Pakar migrasi Gerald Knaus merasa skeptis bahwa pihak berwenang akan bisa mendeportasi banyak pencari suaka yang ditolak permohonannya. "Gagasan bahwa Anda bisa mengeluarkan mereka, beberapa di antaranya telah berada di sini selama bertahun-tahun, keluar dari Jerman dan ke negara lain dengan mendeportasi mereka adalah sebuah ilusi,” katanya kepada DW. "Perjanjian migrasi jauh lebih penting,” katanya, mengacu pada kerja sama dengan negara-negara yang menerima kembali warganya yang diwajibkan meninggalkan Jerman.
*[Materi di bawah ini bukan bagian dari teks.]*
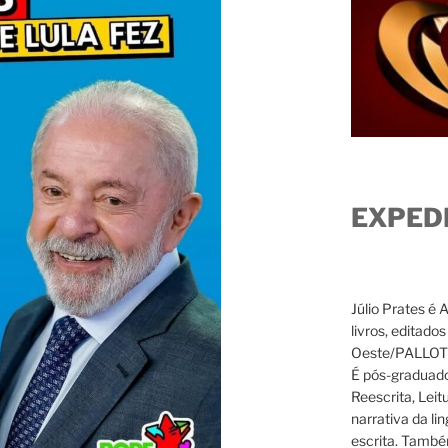
EXPED
Júlio Prates é 
livros, editado
Oeste/PALLOTTI
É pós-graduado
Reescrita, Leit
narrativa da li
escrita. També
Kanselir Olaf Scholz telah mengumumkan, kesepakatan akan dibuat dengan beberapa negara: "Kami akan membuat perjanjian dengan negara-negara asal pengungsi," katanya. Saat ini negosiasi dengan Georgia, Moldova, Kenya, Uzbekistan dan Kyrgyzstan sedang berlangsung.

Namun banyak negara yang tidak mau menerima kembali warganya, kata Gerald Knaus. Ia menunjuk Nigeria, Zambia dan Irak sebagai contoh. Jadi rencana pengetatan aturan deportasi belum tentu efektif, jelasnya. "Jika tujuannya adalah untuk mengurangi migrasi ilegal ke Jerman, maka patut diragukan bahwa hal ini akan berhasil, karena berbagai alasan."